Mr. HELTON: Well, the blowout preventer is a very large device on the seafloor. It's the size of small house. And they're trying manually activate it. This is a device thats supposed to trigger when there's a pressure blowout in the line or for some reason they lose control of the well. And in this case, that blowout preventer didnt appear to activate and the engineers - the petroleum engineers are trying to figure out why.
There apparently are some methods to manually activate that but thats been tried almost daily for the last week, and that hasnt been successful.

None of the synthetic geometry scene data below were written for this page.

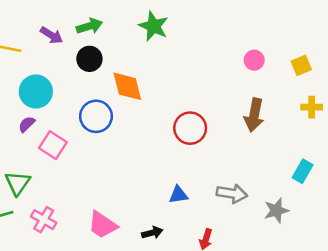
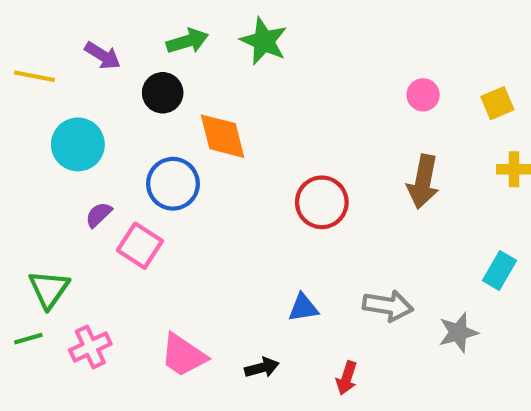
green arrow: (89, 26) -> (187, 41), moved
purple semicircle: (27, 124) -> (99, 215), moved
pink square: (53, 145) -> (140, 246), moved
pink cross: (44, 220) -> (90, 347), turned 35

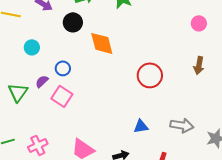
cyan circle: (78, 144) -> (32, 47), size x0.6
brown arrow: (423, 182) -> (199, 65), size x0.7
blue circle: (173, 184) -> (63, 68), moved, size x0.6
green triangle: (49, 289) -> (18, 92), moved

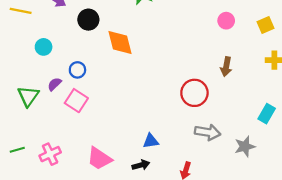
red circle: (150, 75) -> (194, 93), moved
blue triangle: (141, 126) -> (151, 141), moved

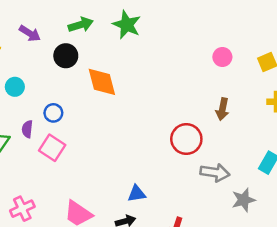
purple semicircle: (54, 84) -> (27, 129), turned -40
gray arrow: (208, 132) -> (215, 173), moved

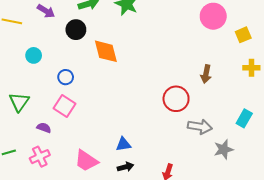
pink circle: (222, 57) -> (213, 16), moved, size x1.6
purple semicircle: (27, 129) -> (44, 128), moved, turned 104
blue triangle: (137, 194) -> (123, 144), moved

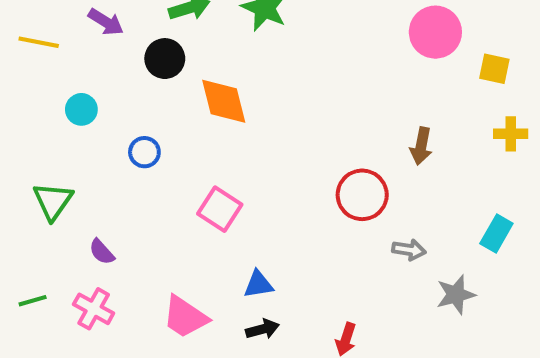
yellow square: (243, 35) -> (494, 69), turned 35
pink square: (65, 106) -> (220, 209), moved
gray arrow: (200, 127) -> (409, 250), size x0.7
purple semicircle: (44, 128) -> (102, 252), turned -152
pink cross: (40, 157) -> (94, 309), turned -36

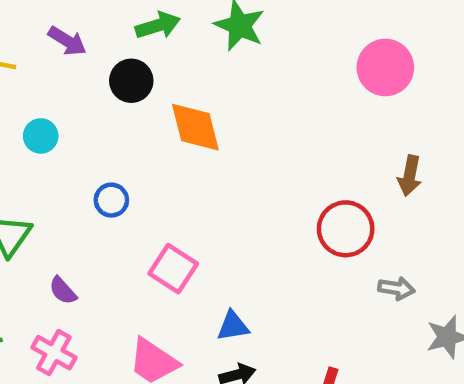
pink circle: (435, 32) -> (385, 67), moved
blue circle: (144, 152) -> (111, 200), moved
pink square: (220, 209) -> (173, 269), moved

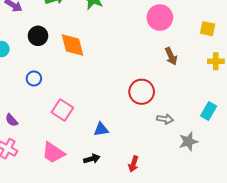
black circle: (131, 81) -> (38, 36), moved
brown arrow: (410, 176) -> (171, 56), moved, turned -36
blue triangle: (233, 326) -> (101, 129), moved

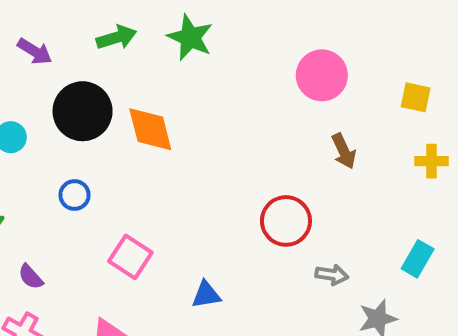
black circle: (38, 36) -> (83, 111), size x1.5

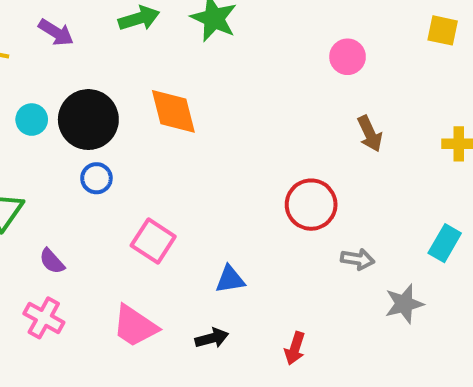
pink circle: (322, 75) -> (348, 57), size x0.7
yellow square: (416, 97) -> (443, 30), moved
black circle: (83, 111) -> (88, 120), moved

BLOCK: So thats one thing they're trying to do. They're also, I gather, trying to collect oil thats being released in a kind of dome. How does that work?
Mr. HELTON: This is called a pollution dome. And it's basically a fabric tent or some other kind of material that lowers down over the leaking pipes. Now, the well itself is not directly leaking. Whats leaking is the bent pipes on the seafloor that used to be riser that went to the oil rig. So there's a couple different spots in that pile of piping that are leaking, and thats what they're going to try to cover.

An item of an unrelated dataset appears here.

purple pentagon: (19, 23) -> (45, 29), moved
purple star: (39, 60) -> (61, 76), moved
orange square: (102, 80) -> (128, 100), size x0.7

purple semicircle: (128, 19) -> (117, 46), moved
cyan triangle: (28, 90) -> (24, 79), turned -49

BLOCK: So you're basically try to corral that oil, get it to someplace where you could, what, suck it?
Mr. HELTON: So it could be pumped to the surface.
BLOCK: Mm-hmm, and get rid of it that way.
Mr. HELTON: Yes.
BLOCK: And then, of course, there's the oil that is already is on the surface, right?
Mr. HELTON: Right, there are various methods being used to contain and deal with that problem. One of them is to use skimming vessels and another is to use dispersants that are applied via aircraft.
BLOCK: Whats your worst fear from a spill like this?
Mr. HELTON: Well, you know, every day we have another thousand barrels and so that would add a lot of oil out in the Gulf of Mexico. And at some point we're going to start to see more significant interactions with wildlife and fisheries and wetlands, and those kinds of resources.
BLOCK: Have you dealt with a spill like this before from an oil rig?
Mr. HELTON: I've dealt with spills from rigs but this is pretty unique, partly because the release is coming from the seafloor at over a mile at depth. So there have been rig accidents in the past where there's been discharges from the sea surface, and there have been smaller ones from the seafloor. But this is one of the largest offshore platform spills in a generation.
BLOCK: Doug Helton, thanks very much.
Mr. HELTON: You're welcome.
BLOCK: Doug Helton is incident operations coordinator with NOAA, the National Oceanic and Atmospheric Administration.